How to run outages like a well-coordinated relay race—using structured handoffs, predictive alerting, escalation rules, and reusable playbooks to keep multi-team incidents under control.

The Analog Incident Relay Race: Passing Paper Batons Through a Multi‑Team Outage

If you’ve ever watched an engineering org handle a major outage, you’ve probably seen a strange hybrid of high-tech dashboards and low-tech chaos: people scribbling on notepads, pasting timelines into chats, and “who owns this now?” echoing across channels.
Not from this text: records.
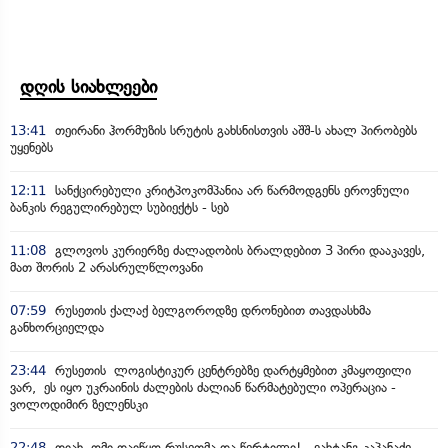
დღის სიახლეები
13:41
თეირანი ჰორმუზის სრუტის გახსნისთვის აშშ-ს ახალ პირობებს
უყენებს
12:11
სანქცირებული კრიტპოკომპანია არ წარმოდგენს ეროვნული
ბანკის რეგულირებულ სუბიექტს - სებ
11:08
გლოვოს კურიერზე ძალადობის ბრალდებით 3 პირი დააკავეს,
მათ შორის 2 არასრულწლოვანი
07:59
რუსეთის ქალაქ ბელგოროდზე დრონებით თავდასხმა
განხორციელდა
23:44
რუსეთის ლოგისტიკურ ცენტრებზე დარტყმებით კმაყოფილი
ვარ, ეს იყო უკრაინის ძალების ძალიან წარმატებული ოპერაცია -
ვოლოდიმირ ზელენსკი
22:48
დიახ, ომი დაიწყო რუსეთმა და წერტილი! - ვახტანგ კაპანაძე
It looks a lot like a relay race where nobody is quite sure who’s holding the baton.

In this post, we’ll treat incident response as an analog relay race and show how to turn those paper batons into a structured, reliable handoff system. We’ll cover:

  • How to design explicit ownership transitions for each phase of an outage
  • Using predictive alerting and time-based escalation rules to reduce MTTR
  • Preventing notification storms across multiple tools and teams
  • Running focused retrospectives that actually lead to change
  • Building and sharing reusable incident response playbooks

Why Incidents Feel Like a Bad Relay Race

In a real relay race, teams lose not because their runners are slow, but because they fumble the handoffs.

Most complex outages fail the same way:

  • The database team fixes the immediate problem, but nobody owns the data repair backlog that will surface days later.
  • A support manager promises customer follow-ups, but there’s no clear owner once the incident channel goes quiet.
  • SREs close their laptops at shift change assuming “someone else” is on it.
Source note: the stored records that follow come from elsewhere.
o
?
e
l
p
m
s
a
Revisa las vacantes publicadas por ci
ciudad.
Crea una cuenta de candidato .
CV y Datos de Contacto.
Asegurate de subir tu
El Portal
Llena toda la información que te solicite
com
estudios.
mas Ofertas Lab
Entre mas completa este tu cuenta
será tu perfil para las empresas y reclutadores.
The technical fix might be fast; the organizational response is not.

The solution is to treat each phase of the incident lifecycle as a relay leg with clear ownership and formal handoffs.


Map Your Incident Lifecycle as Relay Legs

Start by defining the major “legs” of your incident relay. A common pattern:

  1. Detection & Triage – Identify the issue, confirm impact, and declare an incident.
  2. Containment & Stabilization – Stop the bleeding and restore service.
  3. Data Repair & Remediation – Fix corrupted data, reconcile queues, clean up side effects.
  4. Customer Communication & Follow-up – Notify, update, and close the loop with customers.
  5. Retrospective & Improvement – Learn, prioritize actions, and update playbooks.

Each leg must have:

  • A named owner role (not just a team): e.g., Incident Commander, Data Repair Lead, Customer Comms Lead.
  • A clear entry condition: what triggers this leg to begin.
  • A clear exit condition: what it means to be “done.”
  • A documented handoff: who receives the baton and how.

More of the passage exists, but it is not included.